L3Cube-MahaCorpus a Marathi monolingual data set scraped from different internet sources.

Overview

L3Cube-MahaCorpus

L3Cube-MahaCorpus a Marathi monolingual data set scraped from different internet sources. We expand the existing Marathi monolingual corpus with 24.8M sentences and 289M tokens. We also present, MahaBERT, MahaAlBERT, and MahaRoBerta all BERT-based masked language models, and MahaFT, the fast text word embeddings both trained on full Marathi corpus with 752M tokens. The evaluation details are mentioned in our paper link

Dataset Statistics

L3Cube-MahaCorpus(full) = L3Cube-MahaCorpus(news) + L3Cube-MahaCorpus(non-news)

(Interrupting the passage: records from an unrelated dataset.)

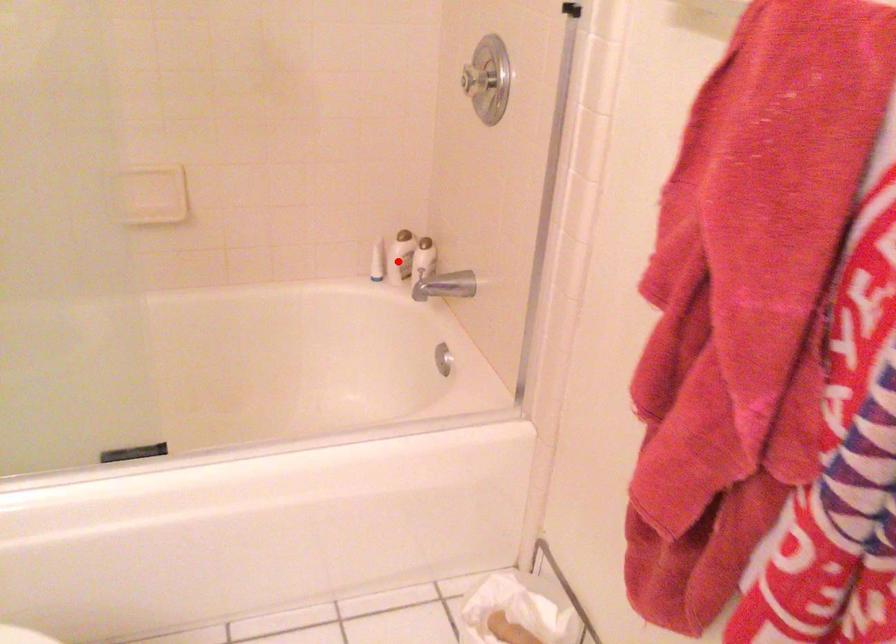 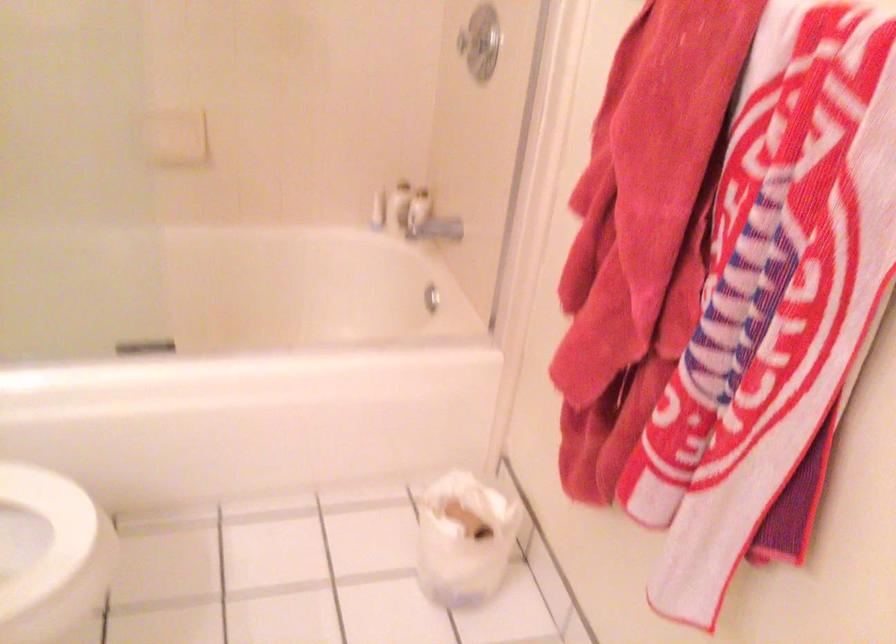 Locate, in the second image, the point that corresponds to the highlighted location in the first image.

(399, 205) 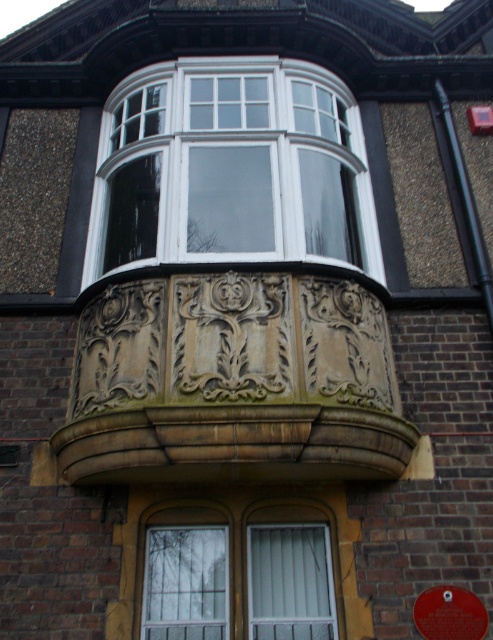 Is carved stone balcony at center further to the viewer compared to white glossy bay window at upper center?

No, it is in front of white glossy bay window at upper center.

Between carved stone balcony at center and white glossy bay window at upper center, which one has more height?

white glossy bay window at upper center is taller.

Who is more distant from viewer, (125, 308) or (247, 189)?

Positioned behind is point (247, 189).

At what (x,y) coordinates should I click in order to perform the action: click on carved stone balcony at center. Please return your answer as a coordinate pair (x, y). The height and width of the screenshot is (640, 493). Looking at the image, I should click on (234, 381).

Is white glossy bay window at upper center closer to the viewer compared to white textured glass at lower center?

No, it is not.

Which of these two, white glossy bay window at upper center or white textured glass at lower center, stands shorter?

With less height is white textured glass at lower center.

In order to click on white glossy bay window at upper center in this screenshot , I will do `click(231, 168)`.

What do you see at coordinates (234, 381) in the screenshot? I see `carved stone balcony at center` at bounding box center [234, 381].

The height and width of the screenshot is (640, 493). Find the location of `carved stone balcony at center`. carved stone balcony at center is located at coordinates (234, 381). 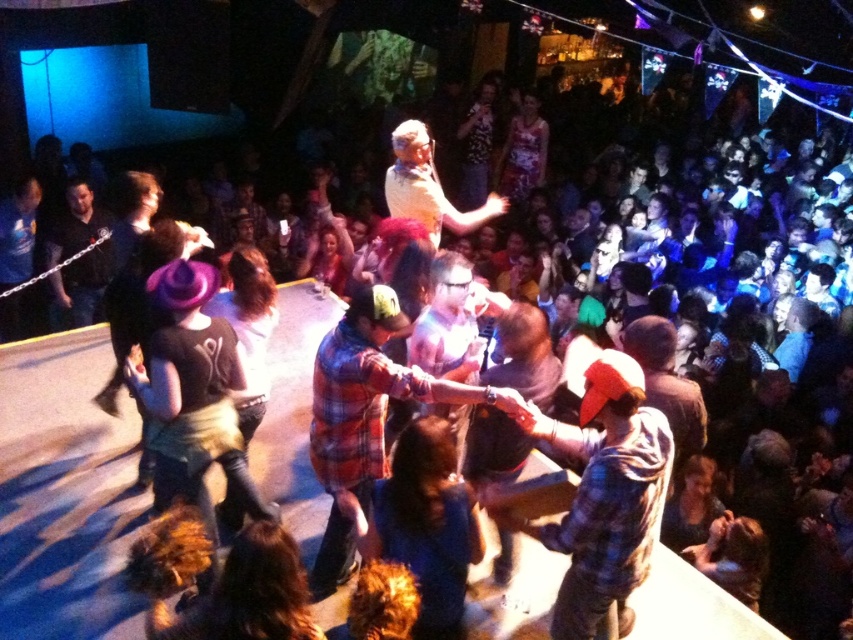 You are at a party and want to take a photo of both the plaid flannel shirt at center and the matte black shirt at left. Which shirt should you focus on first if you want to capture both in the same frame without moving your camera?

You should focus on the plaid flannel shirt at center first because it is positioned to the right of the matte black shirt at left, so adjusting the camera angle to include both would require framing from the leftmost point of the matte black shirt at left to the rightmost point of the plaid flannel shirt at center.

You are a photographer at the party and want to capture both the plaid shirt at center and the matte black shirt at left in a single shot. Based on their positions, which one should you focus on first to ensure both are in frame?

The plaid shirt at center is located below the matte black shirt at left, so you should focus on the matte black shirt at left first to ensure both are in frame.

You are standing at the back of the venue and want to take a photo of the stage. There are two points marked in the image. The first point is at coordinates point (408, 321), and the second point is at coordinates point (62, 214). Which point is closer to you?

Point (62, 214) is further away from you than point (408, 321) because the description states that point (408, 321) is in front of point (62, 214). Since you are at the back, the point in front would be closer. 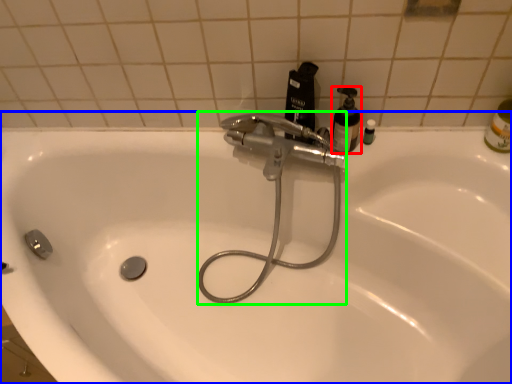 Question: Which is farther away from mouthwash (highlighted by a red box)? sink (highlighted by a blue box) or plumbing fixture (highlighted by a green box)?

Choices:
 (A) sink
 (B) plumbing fixture

Answer: (A) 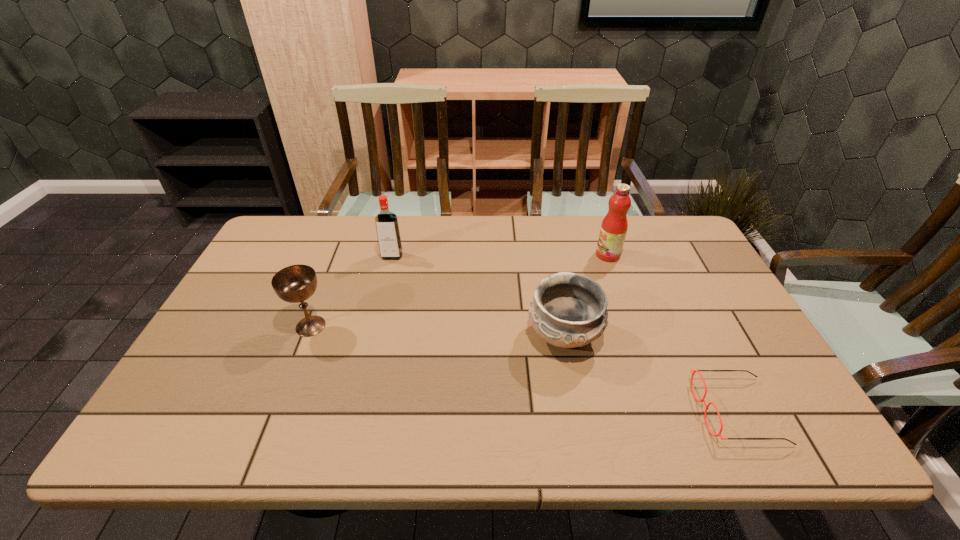 This screenshot has height=540, width=960. What are the coordinates of `empty space that is in between the second shortest object and the second object from left to right` in the screenshot? It's located at (478, 296).

Find the location of a particular element. free space between the fourth object from right to left and the second shortest object is located at coordinates (478, 296).

Find the location of a particular element. unoccupied area between the chalice and the spectacles is located at coordinates (524, 369).

You are a GUI agent. You are given a task and a screenshot of the screen. Output one action in this format:
    pyautogui.click(x=<x>, y=<y>)
    Task: Click on the empty space that is in between the fourth object from left to right and the fourth object from right to left
    The height and width of the screenshot is (540, 960).
    Given the screenshot: What is the action you would take?
    pyautogui.click(x=500, y=255)

The width and height of the screenshot is (960, 540). Identify the location of blank region between the leftmost object and the second object from right to left. (459, 291).

You are a GUI agent. You are given a task and a screenshot of the screen. Output one action in this format:
    pyautogui.click(x=<x>, y=<y>)
    Task: Click on the closest object to the third object from left to right
    This screenshot has width=960, height=540.
    Given the screenshot: What is the action you would take?
    coord(702,400)

Find the location of a particular element. The image size is (960, 540). object that ranks as the fourth closest to the rightmost object is located at coordinates (296, 283).

Where is `vacant space that satisfies the following two spatial constraints: 1. on the front and back of the vodka; 2. on the right side of the second shortest object`? The width and height of the screenshot is (960, 540). vacant space that satisfies the following two spatial constraints: 1. on the front and back of the vodka; 2. on the right side of the second shortest object is located at coordinates (372, 336).

The height and width of the screenshot is (540, 960). Find the location of `free point that satisfies the following two spatial constraints: 1. on the front and back of the second object from left to right; 2. on the right side of the pottery`. free point that satisfies the following two spatial constraints: 1. on the front and back of the second object from left to right; 2. on the right side of the pottery is located at coordinates (372, 336). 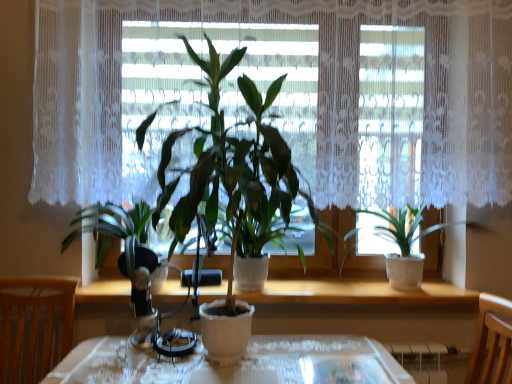 Question: Considering the positions of point (420, 253) and point (284, 210), is point (420, 253) closer or farther from the camera than point (284, 210)?

Choices:
 (A) farther
 (B) closer

Answer: (A)

Question: From a real-world perspective, is green matte plant at right, positioned as the first houseplant in right-to-left order, positioned above or below green matte plant at center, placed as the 2th houseplant when sorted from right to left?

Choices:
 (A) below
 (B) above

Answer: (A)

Question: Which of these objects is positioned closest to the wooden at center?

Choices:
 (A) wooden chair at left
 (B) green matte plant at center, placed as the 2th houseplant when sorted from right to left
 (C) green matte plant at right, placed as the third houseplant when sorted from left to right
 (D) white lace curtain at center
 (E) green matte plant at left, which is the third houseplant from right to left

Answer: (C)

Question: Estimate the real-world distances between objects in this image. Which object is closer to the wooden chair at left?

Choices:
 (A) green matte plant at left, which is the third houseplant from right to left
 (B) wooden at center
 (C) green matte plant at center, placed as the 2th houseplant when sorted from right to left
 (D) green matte plant at right, placed as the third houseplant when sorted from left to right
 (E) white lace curtain at center

Answer: (A) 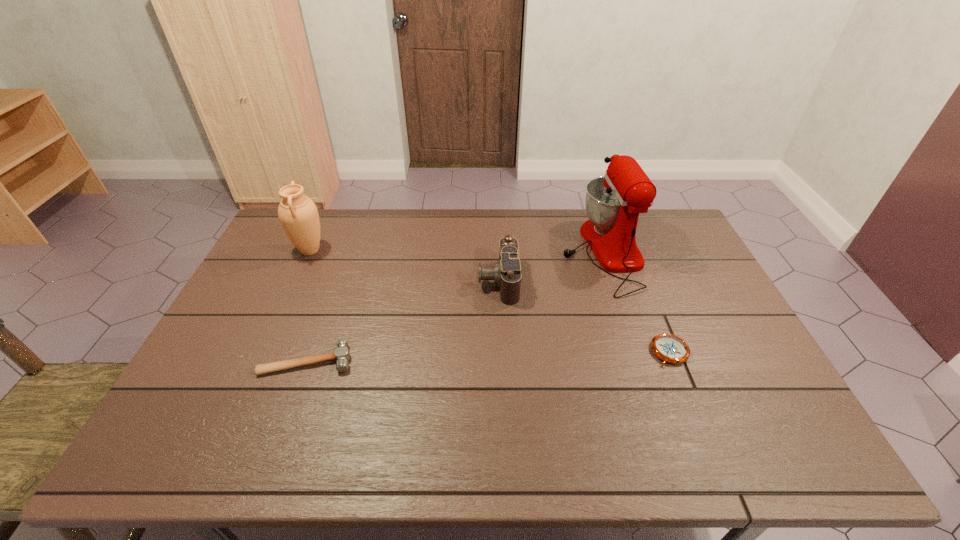 In the image, there is a desktop. Where is `vacant space at the far edge`? The height and width of the screenshot is (540, 960). vacant space at the far edge is located at coordinates (391, 239).

This screenshot has width=960, height=540. Find the location of `blank space at the near edge`. blank space at the near edge is located at coordinates (448, 455).

Where is `vacant space at the left edge of the desktop`? vacant space at the left edge of the desktop is located at coordinates (223, 400).

Where is `free region at the right edge of the desktop`? free region at the right edge of the desktop is located at coordinates coord(683,312).

Identify the location of blank space at the far right corner. The height and width of the screenshot is (540, 960). (647, 242).

Find the location of a particular element. The image size is (960, 540). free region at the near right corner is located at coordinates (793, 443).

Where is `unoccupied position between the second tallest object and the mixer`? unoccupied position between the second tallest object and the mixer is located at coordinates (456, 252).

Locate an element on the screen. Image resolution: width=960 pixels, height=540 pixels. empty space that is in between the camera and the mixer is located at coordinates (550, 267).

I want to click on free area in between the camera and the second shortest object, so click(x=403, y=321).

At what (x,y) coordinates should I click in order to perform the action: click on vacant area that lies between the fourth shortest object and the compass. Please return your answer as a coordinate pair (x, y). Image resolution: width=960 pixels, height=540 pixels. Looking at the image, I should click on pos(490,301). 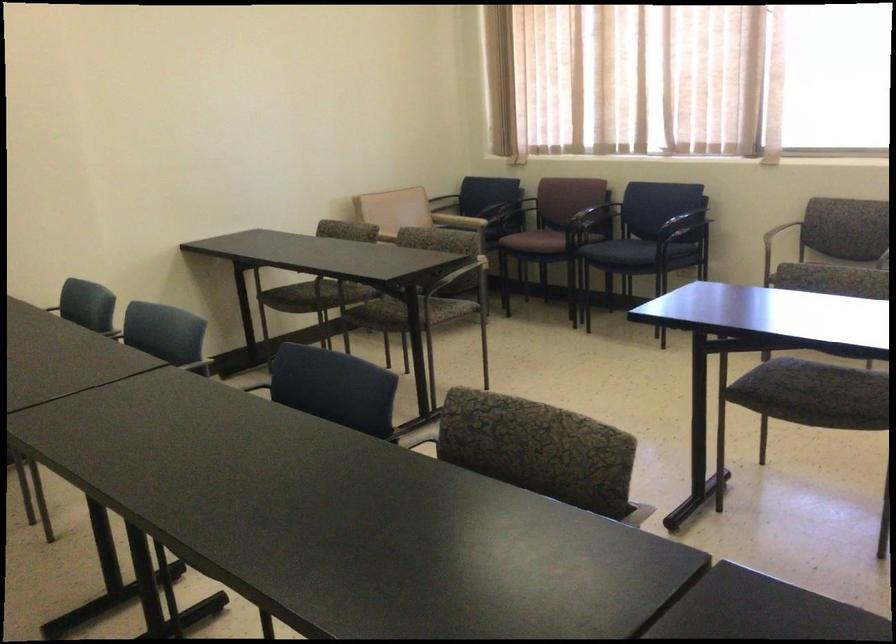 The image size is (896, 644). Identify the location of tan chair armrest. tap(511, 213). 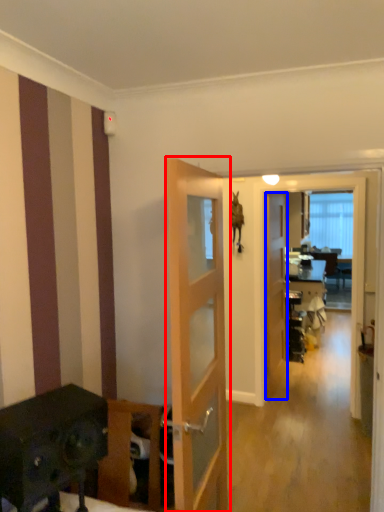 Question: Which object appears farthest to the camera in this image, door (highlighted by a red box) or door (highlighted by a blue box)?

Choices:
 (A) door
 (B) door

Answer: (B) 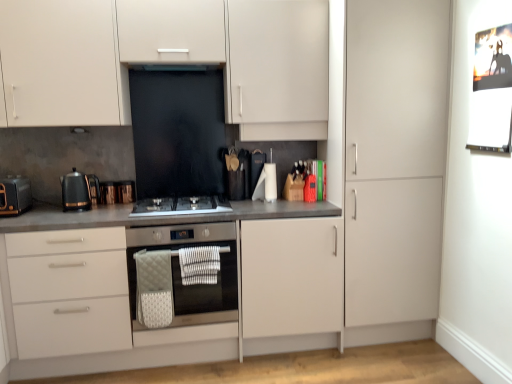 Question: Is point (31, 195) closer or farther from the camera than point (138, 67)?

Choices:
 (A) closer
 (B) farther

Answer: (B)

Question: From the image's perspective, relative to black glass exhaust hood at upper center, is matte black toaster at left, arranged as the second kitchen appliance when viewed from the right, above or below?

Choices:
 (A) below
 (B) above

Answer: (A)

Question: Estimate the real-world distances between objects in this image. Which object is farther from the white textured cloth at lower center?

Choices:
 (A) matte white cabinet at right
 (B) copper metallic toaster at left, the 1th appliance viewed from the left
 (C) matte white cabinets at upper center
 (D) black glass gas stove at center
 (E) matte gray countertop at center

Answer: (A)

Question: Estimate the real-world distances between objects in this image. Which object is farther from the matte white cabinets at upper center?

Choices:
 (A) white textured cloth at lower center
 (B) copper metallic kettle at center-left, the first appliance from the right
 (C) matte gray countertop at center
 (D) stainless steel oven at center
 (E) metallic silver bulletin board at upper right

Answer: (E) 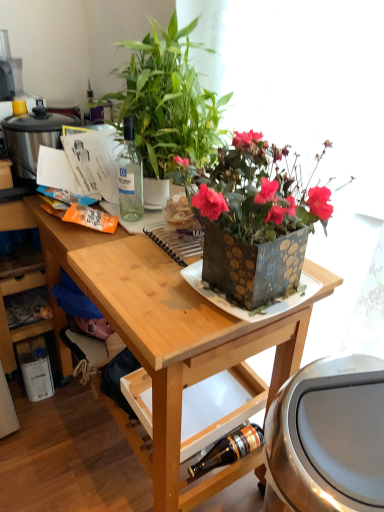 What do you see at coordinates (329, 436) in the screenshot?
I see `brushed metal trash can at lower right, the 2th appliance when ordered from top to bottom` at bounding box center [329, 436].

In the scene shown: What is the approximate width of brushed metal trash can at lower right, placed as the 2th appliance when sorted from back to front?

brushed metal trash can at lower right, placed as the 2th appliance when sorted from back to front, is 14.87 inches wide.

What is the approximate width of wooden desk at center?

21.96 inches.

The height and width of the screenshot is (512, 384). Describe the element at coordinates (172, 339) in the screenshot. I see `wooden desk at center` at that location.

You are a GUI agent. You are given a task and a screenshot of the screen. Output one action in this format:
    pyautogui.click(x=<x>, y=<y>)
    Task: Click on the transparent glass bottle at upper left, which ranks as the 1th bottle in top-to-bottom order
    The image size is (384, 512).
    Given the screenshot: What is the action you would take?
    pyautogui.click(x=130, y=176)

At what (x,y) coordinates should I click in order to perform the action: click on stainless steel rice cooker at left, which ranks as the 1th appliance in back-to-front order. Please return your answer as a coordinate pair (x, y). The width and height of the screenshot is (384, 512). Looking at the image, I should click on (32, 138).

What is the approximate height of brown glass bottle at lower center, arranged as the 2th bottle when viewed from the top?

2.18 inches.

At what (x,y) coordinates should I click in order to perform the action: click on green glossy plant at upper center. Please return your answer as a coordinate pair (x, y). This screenshot has height=512, width=384. Looking at the image, I should click on (168, 101).

Locate an element on the screen. The height and width of the screenshot is (512, 384). desk that appears in front of the green glossy plant at upper center is located at coordinates (172, 339).

Considering the relative sizes of wooden desk at center and green glossy plant at upper center in the image provided, is wooden desk at center bigger than green glossy plant at upper center?

Indeed, wooden desk at center has a larger size compared to green glossy plant at upper center.

Are wooden desk at center and green glossy plant at upper center located far from each other?

That's not correct — wooden desk at center is a little close to green glossy plant at upper center.

From a real-world perspective, is wooden desk at center positioned over green glossy plant at upper center based on gravity?

Incorrect, from a real-world perspective, wooden desk at center is lower than green glossy plant at upper center.

Is green glossy plant at upper center oriented away from stainless steel rice cooker at left, the 2th appliance in the bottom-to-top sequence?

green glossy plant at upper center does not have its back to stainless steel rice cooker at left, the 2th appliance in the bottom-to-top sequence.

From the image's perspective, which is above, green glossy plant at upper center or stainless steel rice cooker at left, which ranks as the 1th appliance in back-to-front order?

green glossy plant at upper center, from the image's perspective.

Find the location of a particular element. The width and height of the screenshot is (384, 512). appliance lying behind the green glossy plant at upper center is located at coordinates (32, 138).

Is green glossy plant at upper center with stainless steel rice cooker at left, marked as the second appliance in a right-to-left arrangement?

No, green glossy plant at upper center is not next to stainless steel rice cooker at left, marked as the second appliance in a right-to-left arrangement.

Considering the sizes of objects stainless steel rice cooker at left, the 2th appliance in the bottom-to-top sequence, and metallic square plate at center in the image provided, who is taller, stainless steel rice cooker at left, the 2th appliance in the bottom-to-top sequence, or metallic square plate at center?

Standing taller between the two is stainless steel rice cooker at left, the 2th appliance in the bottom-to-top sequence.

Which of these two, stainless steel rice cooker at left, which is the second appliance in front-to-back order, or metallic square plate at center, is smaller?

Smaller between the two is metallic square plate at center.

Would you say stainless steel rice cooker at left, which is the second appliance in front-to-back order, is outside metallic square plate at center?

Yes.

From a real-world perspective, is stainless steel rice cooker at left, the 2th appliance in the bottom-to-top sequence, positioned over metallic square plate at center based on gravity?

Yes, from a real-world perspective, stainless steel rice cooker at left, the 2th appliance in the bottom-to-top sequence, is over metallic square plate at center

Is there a large distance between stainless steel rice cooker at left, marked as the second appliance in a right-to-left arrangement, and green glossy plant at upper center?

No, stainless steel rice cooker at left, marked as the second appliance in a right-to-left arrangement, is not far from green glossy plant at upper center.

Image resolution: width=384 pixels, height=512 pixels. I want to click on houseplant that is on the right side of stainless steel rice cooker at left, which is the second appliance in front-to-back order, so click(168, 101).

Does stainless steel rice cooker at left, marked as the second appliance in a right-to-left arrangement, have a smaller size compared to green glossy plant at upper center?

Correct, stainless steel rice cooker at left, marked as the second appliance in a right-to-left arrangement, occupies less space than green glossy plant at upper center.

Between brown glass bottle at lower center, which is counted as the first bottle, starting from the right, and metallic square plate at center, which one appears on the right side from the viewer's perspective?

metallic square plate at center.

In the image, is brown glass bottle at lower center, positioned as the first bottle in bottom-to-top order, positioned in front of or behind metallic square plate at center?

Clearly, brown glass bottle at lower center, positioned as the first bottle in bottom-to-top order, is behind metallic square plate at center.

Are brown glass bottle at lower center, which is counted as the first bottle, starting from the right, and metallic square plate at center far apart?

brown glass bottle at lower center, which is counted as the first bottle, starting from the right, is near metallic square plate at center, not far away.

Does brushed metal trash can at lower right, which is the 1th appliance from bottom to top, have a smaller size compared to stainless steel rice cooker at left, the 2th appliance in the bottom-to-top sequence?

No, brushed metal trash can at lower right, which is the 1th appliance from bottom to top, is not smaller than stainless steel rice cooker at left, the 2th appliance in the bottom-to-top sequence.

Does point (332, 509) appear closer or farther from the camera than point (33, 154)?

Clearly, point (332, 509) is closer to the camera than point (33, 154).

I want to click on appliance located behind the brushed metal trash can at lower right, the 2th appliance when ordered from top to bottom, so click(x=32, y=138).

Considering the sizes of objects brushed metal trash can at lower right, the 2th appliance when ordered from top to bottom, and stainless steel rice cooker at left, which ranks as the 1th appliance in left-to-right order, in the image provided, who is wider, brushed metal trash can at lower right, the 2th appliance when ordered from top to bottom, or stainless steel rice cooker at left, which ranks as the 1th appliance in left-to-right order,?

brushed metal trash can at lower right, the 2th appliance when ordered from top to bottom, is wider.

Considering the relative positions of stainless steel rice cooker at left, which is the second appliance in front-to-back order, and transparent glass bottle at upper left, the 2th bottle from the right, in the image provided, is stainless steel rice cooker at left, which is the second appliance in front-to-back order, to the left of transparent glass bottle at upper left, the 2th bottle from the right, from the viewer's perspective?

Indeed, stainless steel rice cooker at left, which is the second appliance in front-to-back order, is positioned on the left side of transparent glass bottle at upper left, the 2th bottle from the right.

From a real-world perspective, does stainless steel rice cooker at left, which ranks as the 1th appliance in back-to-front order, stand above transparent glass bottle at upper left, which ranks as the 1th bottle in top-to-bottom order?

Incorrect, from a real-world perspective, stainless steel rice cooker at left, which ranks as the 1th appliance in back-to-front order, is lower than transparent glass bottle at upper left, which ranks as the 1th bottle in top-to-bottom order.

Which object is closer to the camera taking this photo, stainless steel rice cooker at left, the 1th appliance when ordered from top to bottom, or transparent glass bottle at upper left, which ranks as the 1th bottle in top-to-bottom order?

transparent glass bottle at upper left, which ranks as the 1th bottle in top-to-bottom order, is in front.

Is stainless steel rice cooker at left, marked as the second appliance in a right-to-left arrangement, far away from transparent glass bottle at upper left, the 2th bottle from the right?

stainless steel rice cooker at left, marked as the second appliance in a right-to-left arrangement, is actually quite close to transparent glass bottle at upper left, the 2th bottle from the right.

Where is `houseplant above the wooden desk at center (from the image's perspective)`? houseplant above the wooden desk at center (from the image's perspective) is located at coordinates (168, 101).

From the image's perspective, starting from the green glossy plant at upper center, which appliance is the 1st one below? Please provide its 2D coordinates.

[(32, 138)]

Looking at the image, which one is located further to wooden desk at center, stainless steel rice cooker at left, the 2th appliance in the bottom-to-top sequence, or green glossy plant at upper center?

Full Marathi Corpus incorporates all existing sources .

Dataset #tokens(M) #sentences(M) Link
L3Cube-MahaCorpus(news) 212 17.6 link
L3Cube-MahaCorpus(non-news) 76.4 7.2 link
L3Cube-MahaCorpus(full) 289 24.8 link
Full Marathi Corpus(all sources) 752 57.2 link

Marathi BERT models and Marathi Fast Text model

The full Marathi Corpus is used to train BERT language models and made available on HuggingFace model hub.

Model Description Link
MahaBERT Base-BERT link
MahaRoBERTa RoBERTa link
MahaAlBERT AlBERT link
MahaFT Fast Text bin vec

L3CubeMahaSent

L3CubeMahaSent is the largest publicly available Marathi Sentiment Analysis dataset to date. This dataset is made of marathi tweets which are manually labelled. The annotation guidelines are mentioned in our paper link .

Dataset Statistics

This dataset contains a total of 18,378 tweets which are classified into three classes - Positive(1), Negative(-1) and Neutral(0). All tweets are present in their original form, without any preprocessing.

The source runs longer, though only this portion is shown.